■ Required work ■
The lines to copy are those in the records below that hold the word "December".

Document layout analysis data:
_ _ _ _
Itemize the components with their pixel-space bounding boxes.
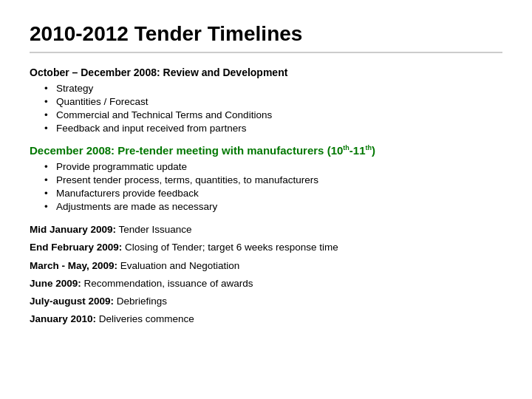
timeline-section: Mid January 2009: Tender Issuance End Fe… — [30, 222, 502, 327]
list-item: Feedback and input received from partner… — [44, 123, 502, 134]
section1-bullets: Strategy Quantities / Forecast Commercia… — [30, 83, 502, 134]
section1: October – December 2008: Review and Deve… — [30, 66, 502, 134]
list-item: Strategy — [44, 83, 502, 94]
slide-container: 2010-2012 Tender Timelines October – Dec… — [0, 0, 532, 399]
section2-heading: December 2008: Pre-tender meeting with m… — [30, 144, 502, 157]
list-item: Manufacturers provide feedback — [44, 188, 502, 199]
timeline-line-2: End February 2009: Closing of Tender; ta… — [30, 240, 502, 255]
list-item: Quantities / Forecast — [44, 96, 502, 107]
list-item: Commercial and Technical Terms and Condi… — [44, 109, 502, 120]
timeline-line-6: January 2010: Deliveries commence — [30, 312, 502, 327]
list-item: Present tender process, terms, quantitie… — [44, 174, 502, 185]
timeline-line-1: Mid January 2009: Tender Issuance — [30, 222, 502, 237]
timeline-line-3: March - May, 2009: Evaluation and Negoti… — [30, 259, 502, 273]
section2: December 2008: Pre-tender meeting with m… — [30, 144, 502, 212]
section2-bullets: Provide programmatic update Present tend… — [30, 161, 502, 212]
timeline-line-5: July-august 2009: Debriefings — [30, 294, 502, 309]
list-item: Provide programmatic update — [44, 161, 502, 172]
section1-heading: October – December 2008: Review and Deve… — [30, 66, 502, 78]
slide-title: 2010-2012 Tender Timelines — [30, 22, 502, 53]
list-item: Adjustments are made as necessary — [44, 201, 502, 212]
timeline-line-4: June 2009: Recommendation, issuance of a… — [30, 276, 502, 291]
_ _ _ _
■ Written response ■
section1: October – December 2008: Review and Deve… — [30, 66, 502, 134]
section2-heading: December 2008: Pre-tender meeting with m… — [30, 144, 502, 157]
section2: December 2008: Pre-tender meeting with m… — [30, 144, 502, 212]
section1-heading: October – December 2008: Review and Deve… — [30, 66, 502, 78]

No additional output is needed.